# Winchester 1300 Marine - 12 Gauge



## TomKat (Aug 31, 2006)

I saw a used one of these pump action shotguns for $399  that is very clean.  It is stainless steel.  Any opinions on this as a home defense weapon?


----------



## arnisandyz (Aug 31, 2006)

i had one several years ago. 1300 usually takes a back seat in popularity to the 870 and 500, but its a great lightweight shotgun. It has a really smooth and fast action. Its made by FN. They also make a "tactical" version (who doesn't?) that has a pistolgrip and AR stock with ghostrings. Don't think its worth the extra coin, just get the standard model.  CDNN had a special on Parkerized model sometime back.  I think it was around $250..great deal. Not sure about current prices on the stainless 1300s though.

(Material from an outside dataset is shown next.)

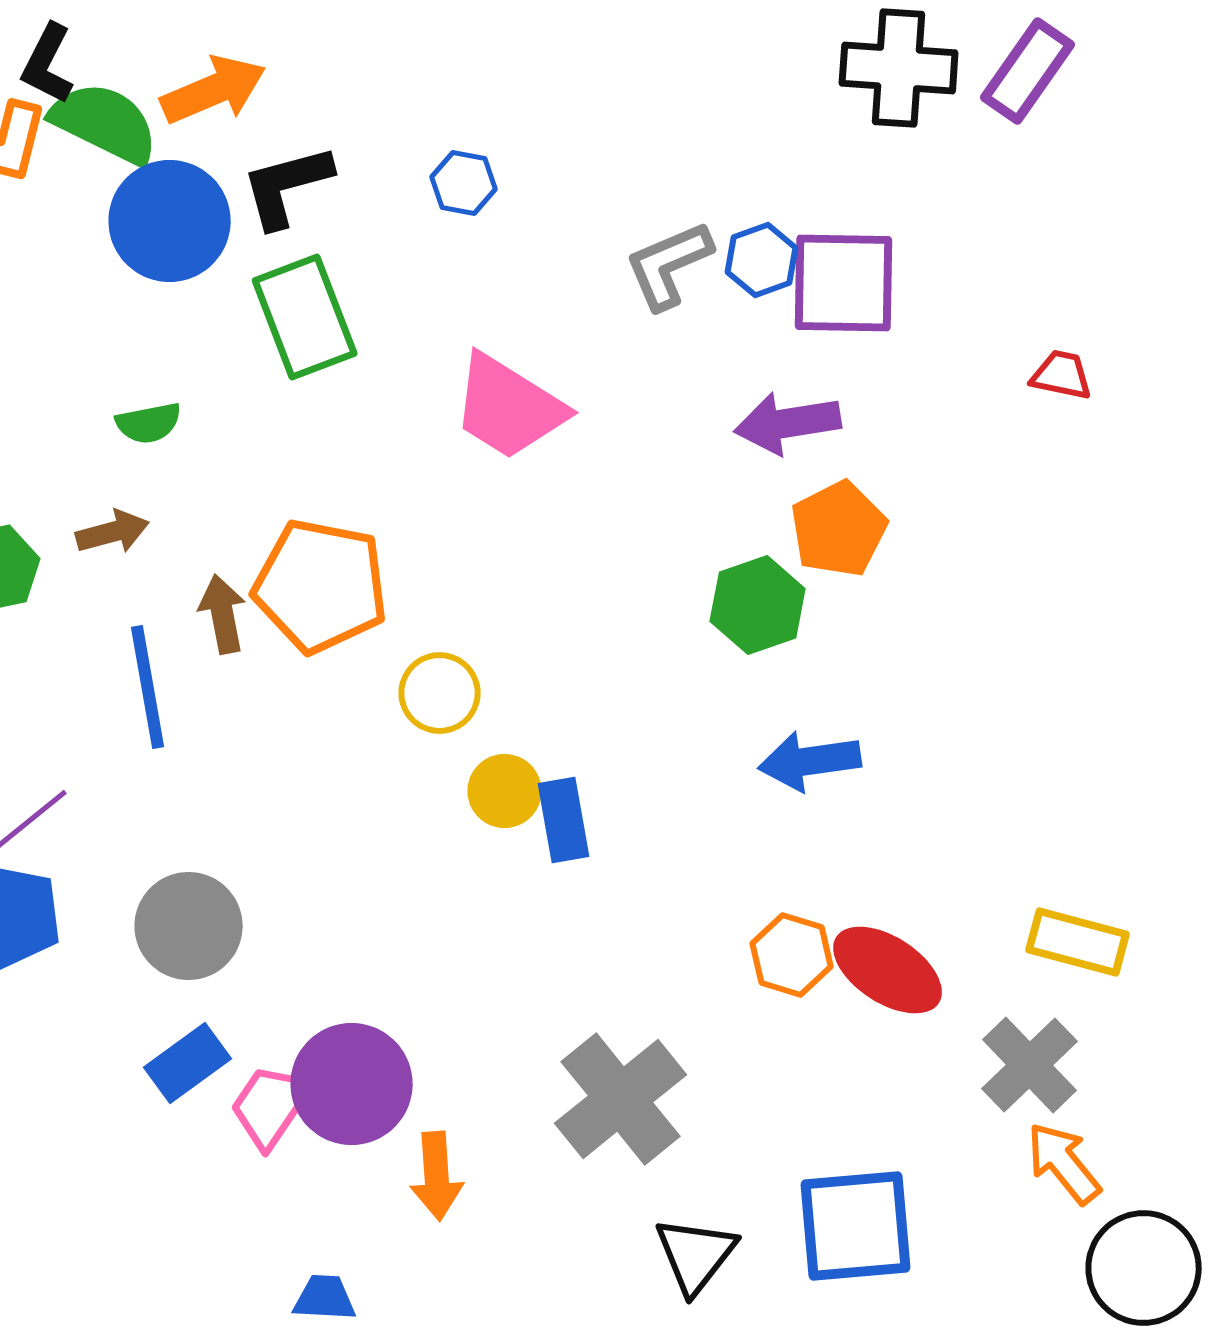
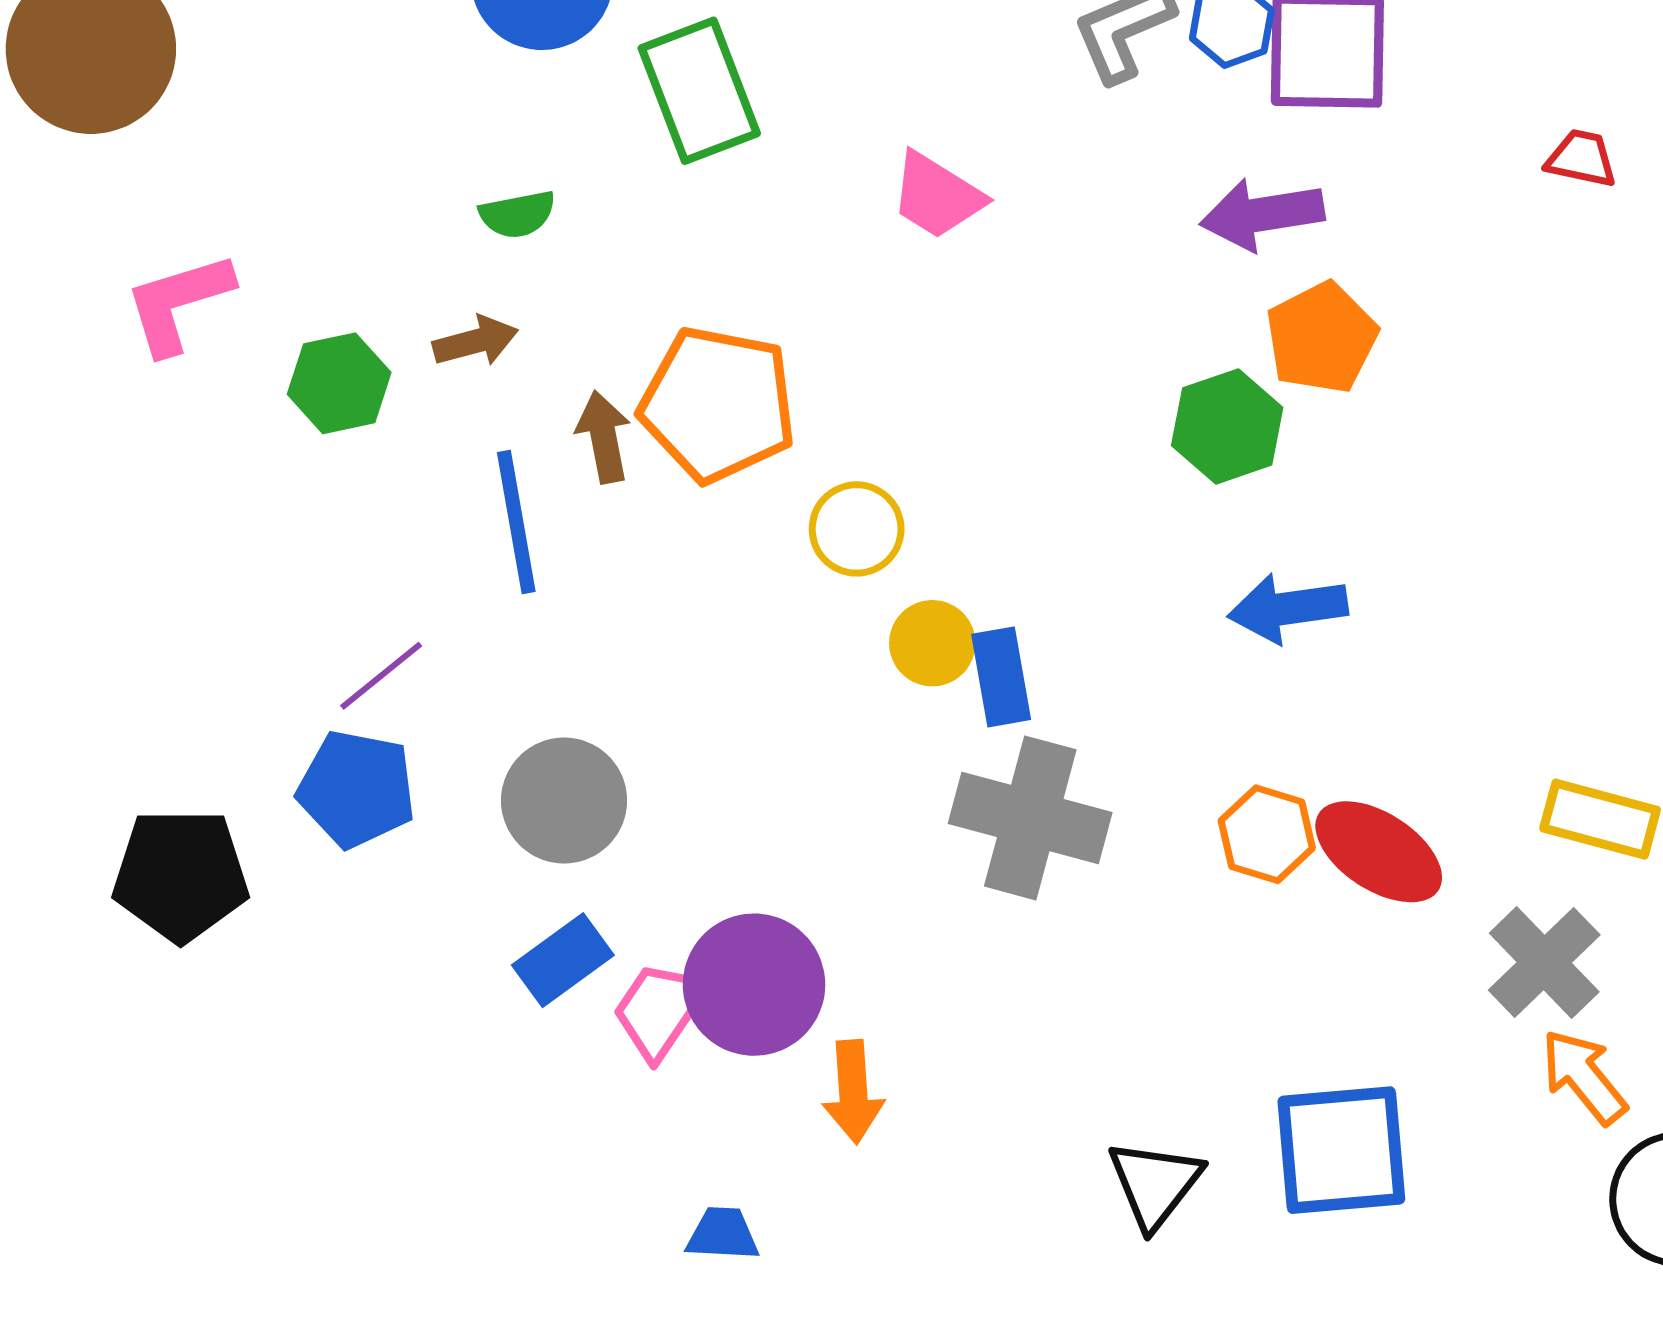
pink trapezoid: (509, 407) -> (937, 196), size x0.7
gray cross: (621, 1099) -> (1030, 818), moved, turned -36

One of the guns I wish I didn't trade.


----------



## SFC JeffJ (Aug 31, 2006)

I used one in the army with the huge bayonet.  I liked it.  Good shotgun.  I've thought about getting that one myself.

Jeff


----------



## SFC JeffJ (Aug 31, 2006)

Let me be more clear.  I didn't use the Marine model, but I really liked the action of the Winchesters.

Jeff


----------



## Grenadier (Sep 1, 2006)

The Winchester 1300 series are great guns for home defense.  Use a short to moderate length barrel, along with a decent load (I prefer Federal Tactical Buckshot), and you're good to go.  

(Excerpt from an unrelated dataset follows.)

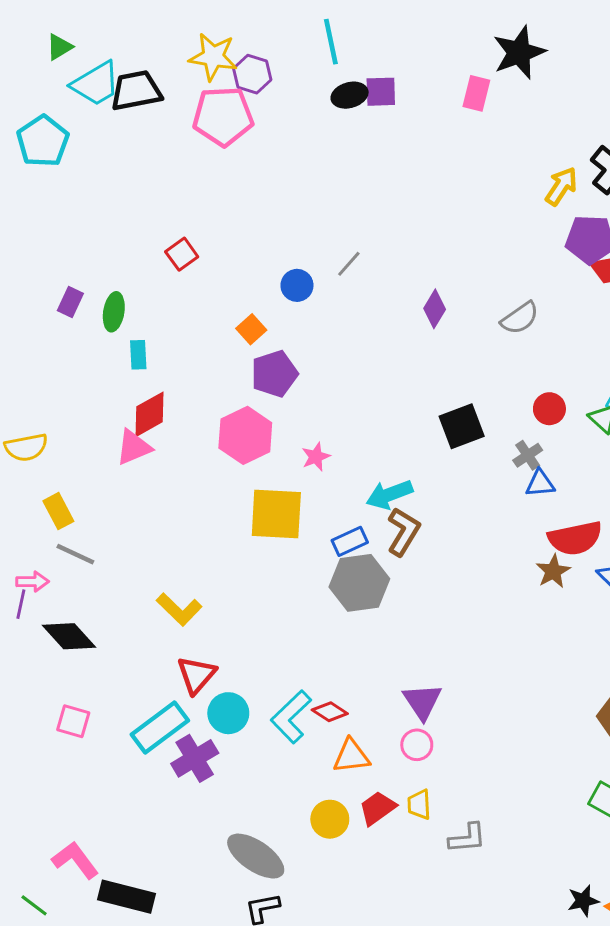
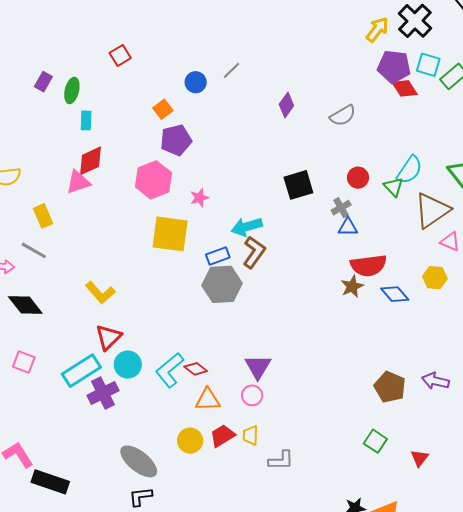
yellow rectangle: (58, 511) -> (43, 216), moved

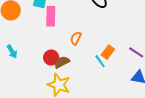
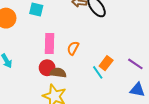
pink rectangle: (51, 16) -> (50, 43), moved
brown semicircle: (62, 62) -> (58, 73), turned 35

400 bucks for the marine version, though, seems a bit steep.  You could get a brand new Remington 870 Mariner model for that much.


----------



## Shovel Hook (Nov 12, 2006)

I had one and did not really care for it. Too lightweight for its own good. Beleive me at the time my weapon of choice was a riot gun, no probems with any except this one in terms of recoil it was just savage. Forearm tried to rip my pinkie off with every shot. It was however a breeze to strip down once you get the hang of it, compared to a mossberg. Much smoother action, no play in the forearm either, it was as solid or more than a 870. A very rugged but fast pump shotgun. Right after I got it didn't like how the receiver didn't match the pipes and bolt, and looks were the main reason I bought the thing.
It's not a bad  gun at all but found that recoil was noticeably more severe than a Mossberg or 870, those I'd happily shoot all day with the heaviest stuff but the 1300 I had, did not enjoy firing at all. I thing that was the point I gained appreciation for 20 ga. combat SG's. I think it was the stock, aside from the overall light weight. It was nothing, a hollow plastic shell. Like i said I always enjoyed defense style shotguns, for a while more than anything, and recoil was never an issue with anything but this. I've gone thru 50 buck and slug rounds in one session and felt zero discomfort with a 19" chopped 500. This thing was unpleasant with low brass #8 bird.
All things considered it is a good weapon but just relaying my experience. I think a wood stock would make all the difference in the world, or if Knoxx makes a stock for it this could be one of the very best pumpguns available. Or who knows, maybe time has made me remember it worse than it was


----------